Caching Architecture & Strategies
Cache Hierarchy
Modern system caches typically form a multi-tier hierarchy, caching data from slow to fast, large to small:
flowchart TD
A[Client Request] --> B[Browser Cache<br/>Local disk<br/>Seconds]
B --> C[CDN Cache<br/>Edge nodes<br/>Milliseconds]
C --> D[Reverse Proxy Cache<br/>Nginx/Varnish<br/>Milliseconds]
D --> E[Application Local Cache<br/>In-process Map/Caffeine<br/>Microseconds]
E --> F[Distributed Cache<br/>Redis/Memcached<br/>Sub-millisecond]
F --> G[Database<br/>Persistent storage<br/>Millisecond-seconds]
| Cache Layer | Latency | Capacity | Consistency | Use Case |
|---|---|---|---|---|
| Browser | ~0ms | Hundreds of MB | Weakest | Static assets |
| CDN | ~10ms | TB scale | Weak | Static assets, public data |
| Reverse proxy | ~1ms | GB scale | Weak | Hot pages, API responses |
| Local cache | ~0.01ms | MB scale | Medium | Configuration, metadata |
| Distributed cache | ~0.5ms | GB-TB scale | Strong | Business data |
Redis Data Structures and Use Cases
Redis provides 5 basic data structures and 3 extended structures, each with its optimal use case:
Basic Data Structures
| Structure | Characteristics | Typical Use Case | Time Complexity |
|---|---|---|---|
| String | Simple KV, max 512MB | Caching, counters, distributed locks | O(1) |
| Hash | Field-value mapping | Object storage (user info, product details) | O(1) |
| List | Ordered list, doubly linked | Message queue, latest lists | Head/tail O(1) |
| Set | Unordered unique collection | Tags, mutual friends, lottery | O(1) |
| Sorted Set | Ordered unique collection + score | Leaderboards, delay queues | O(log N) |
Practical Examples
# Counter (String + INCR)
SET article:1001:views 0
INCR article:1001:views # Atomic increment
# Object storage (Hash)
HMSET user:1001 name "John" email "john@example.com" age 28
HGET user:1001 name # → "John"
# Leaderboard (Sorted Set)
ZADD leaderboard 1500 "player1"
ZADD leaderboard 2000 "player2"
ZREVRANGE leaderboard 0 9 WITHSCORES # Top 10
# Distributed lock (String + Lua)
SET lock:order:1001 "uuid-xxx" NX PX 30000 # 30s expiration
# Release lock (Lua ensures atomicity)
EVAL "if redis.call('get',KEYS[1]) == ARGV[1] then return redis.call('del',KEYS[1]) else return 0 end" 1 lock:order:1001 "uuid-xxx"

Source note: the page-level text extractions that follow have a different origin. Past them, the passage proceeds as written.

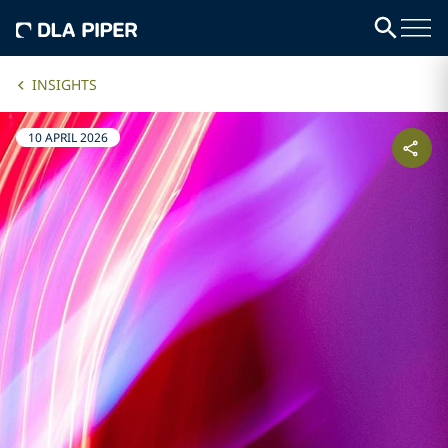
INSIGHTS
10 APRIL 2026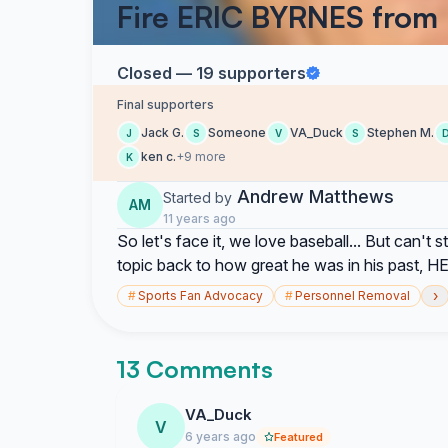
Fire ERIC BYRNES from
Closed — 19 supporters
Final supporters
Jack G.
Someone
VA_Duck
Stephen M.
J
S
V
S
ken c.
+9 more
K
Andrew Matthews
Started by
AM
11 years ago
So let's face it, we love baseball... But can't
topic back to how great he was in his past,
›
#
Sports Fan Advocacy
#
Personnel Removal
13 Comments
VA_Duck
V
6 years ago
Featured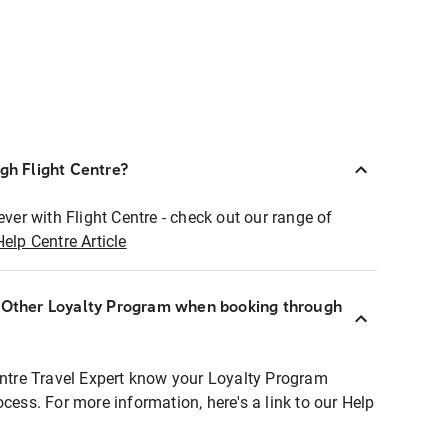
ugh Flight Centre?
ever with Flight Centre - check out our range of
Help Centre Article
r Other Loyalty Program when booking through
entre Travel Expert know your Loyalty Program
ocess. For more information, here's a link to our Help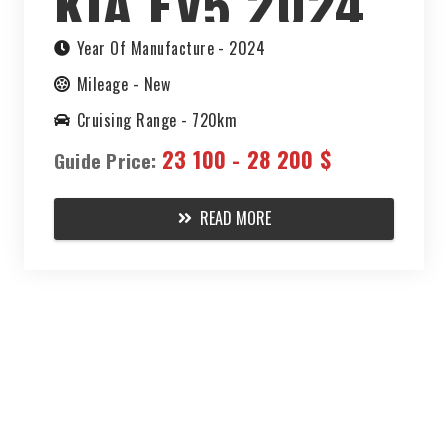
KIA EV5 2024
Year Of Manufacture -
2024
Mileage -
New
Cruising Range -
720km
23 100 - 28 200 $
Guide Price:
READ MORE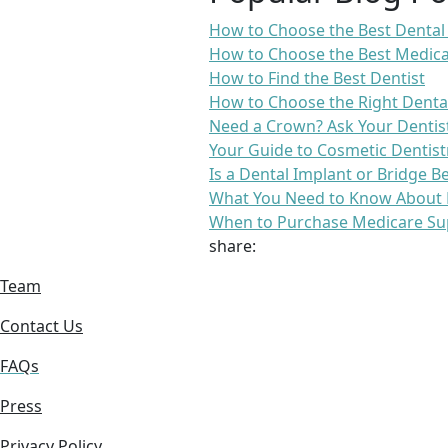
How to Choose the Best Dental
How to Choose the Best Medica
How to Find the Best Dentist
How to Choose the Right Denta
Need a Crown? Ask Your Dentis
Your Guide to Cosmetic Dentist
Is a Dental Implant or Bridge B
What You Need to Know About 
When to Purchase Medicare Su
share:
Team
Contact Us
FAQs
Press
Privacy Policy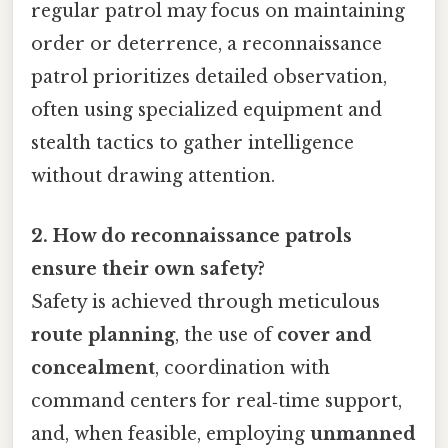
regular patrol may focus on maintaining
order or deterrence, a reconnaissance
patrol prioritizes detailed observation,
often using specialized equipment and
stealth tactics to gather intelligence
without drawing attention.
2. How do reconnaissance patrols
ensure their own safety?
Safety is achieved through meticulous
route planning
, the use of
cover and
concealment
, coordination with
command centers for real‑time support,
and, when feasible, employing
unmanned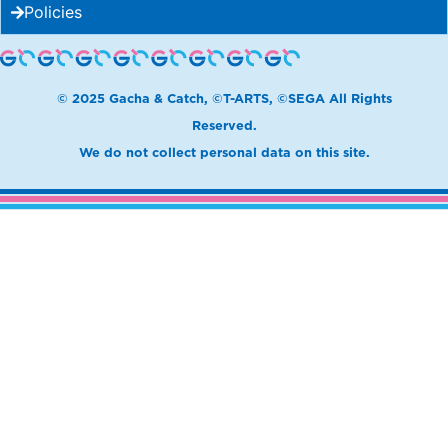
Policies
© 2025 Gacha & Catch, ©T-ARTS, ©SEGA All Rights
Reserved.
We do not collect personal data on this site.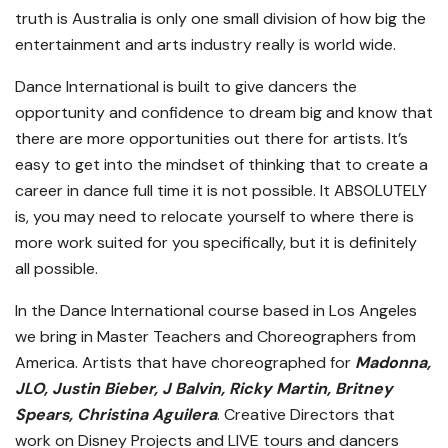
truth is Australia is only one small division of how big the
entertainment and arts industry really is world wide.
Dance International is built to give dancers the
opportunity and confidence to dream big and know that
there are more opportunities out there for artists. It’s
easy to get into the mindset of thinking that to create a
career in dance full time it is not possible. It ABSOLUTELY
is, you may need to relocate yourself to where there is
more work suited for you specifically, but it is definitely
all possible.
In the Dance International course based in Los Angeles
we bring in Master Teachers and Choreographers from
America. Artists that have choreographed for
Madonna,
JLO, Justin Bieber, J Balvin, Ricky Martin, Britney
Spears, Christina Aguilera
. Creative Directors that
work on Disney Projects and LIVE tours and dancers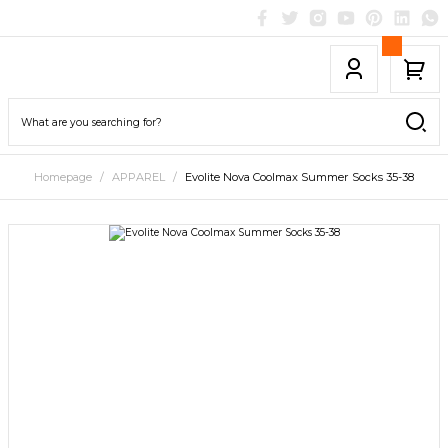
Homepage
APPAREL
Evolite Nova Coolmax Summer Socks 35-38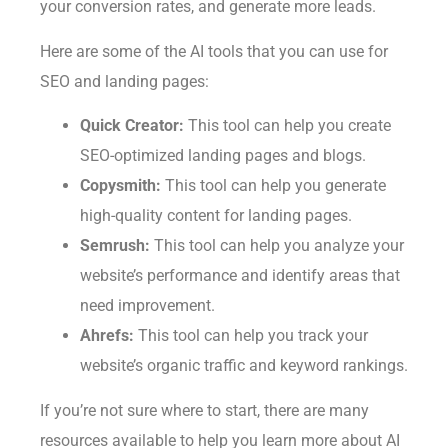
your conversion rates, and generate more leads.
Here are some of the AI tools that you can use for
SEO and landing pages:
Quick Creator:
This tool can help you create
SEO-optimized landing pages and blogs.
Copysmith:
This tool can help you generate
high-quality content for landing pages.
Semrush:
This tool can help you analyze your
website’s performance and identify areas that
need improvement.
Ahrefs:
This tool can help you track your
website’s organic traffic and keyword rankings.
If you’re not sure where to start, there are many
resources available to help you learn more about AI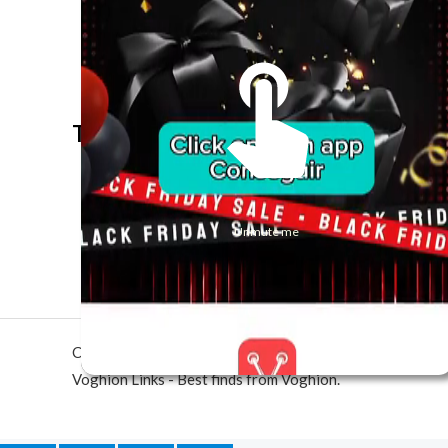
The best look anytime, anywhere.
Unmute me
Copyright © 2026 Voghion Links - Best finds from Vogh
Voghion Links - Best finds from Voghion.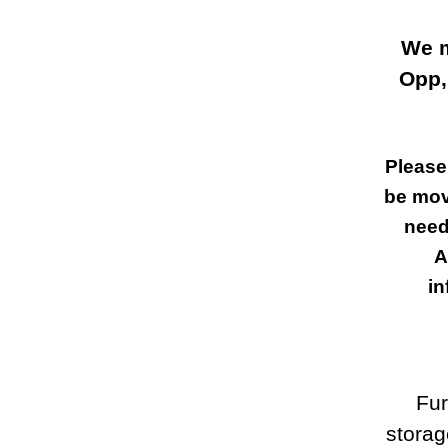
We m
Opp,
Please
be mov
need
A
in
Fur
storag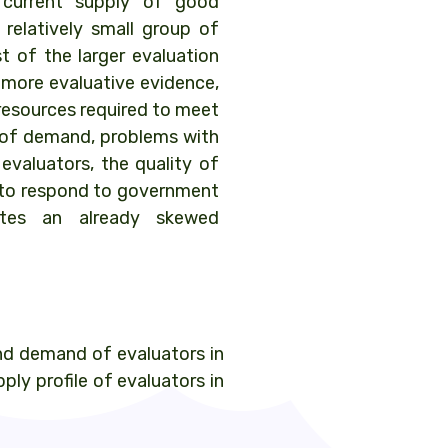
current supply of good
 relatively small group of
t of the larger evaluation
more evaluative evidence,
resources required to meet
el of demand, problems with
 evaluators, the quality of
ty to respond to government
ates an already skewed
nd demand of evaluators in
ly profile of evaluators in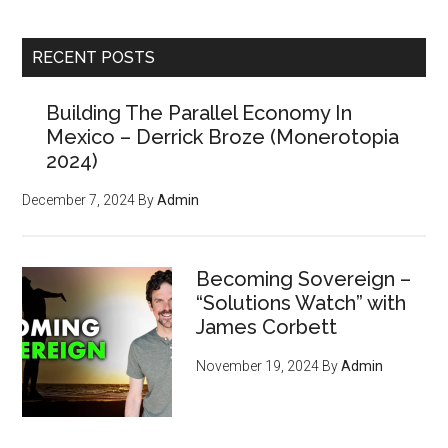
site
Counter Markets
...
Newsletter?
RECENT POSTS
Building The Parallel Economy In
(Members paid $250 for the
Mexico – Derrick Broze (Monerotopia
powerful tools, strategies,
2024)
and resources inside, but
December 7, 2024
By
Admin
we'll give you
your first
issue FREE
)
Becoming Sovereign –
“Solutions Watch” with
James Corbett
November 19, 2024
By
Admin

# Delay queue (Sorted Set)
ZADD delay_queue <timestamp+delay> <task_id>
# Poll periodically
ZRANGEBYSCORE delay_queue 0 <current_timestamp> LIMIT 0 100
Caching Strategies
Four Classic Strategies
flowchart TD
subgraph "Cache-Aside"
A1[App queries cache] --> B1{Cache hit?}
B1 -->|Yes| C1[Return cached data]
B1 -->|No| D1[Query database]
D1 --> E1[Write to cache]
E1 --> C1
end
subgraph "Read-Through"
A2[App queries cache layer] --> B2[Cache layer auto-loads<br/>missed data]
B2 --> C2[Return data]
end
subgraph "Write-Through"
A3[App writes to cache layer] --> B3[Cache layer synchronously<br/>writes to database]
B3 --> C3[Return success]
end
subgraph "Write-Behind"
A4[App writes to cache layer] --> B4[Cache layer asynchronously<br/>batch writes to database]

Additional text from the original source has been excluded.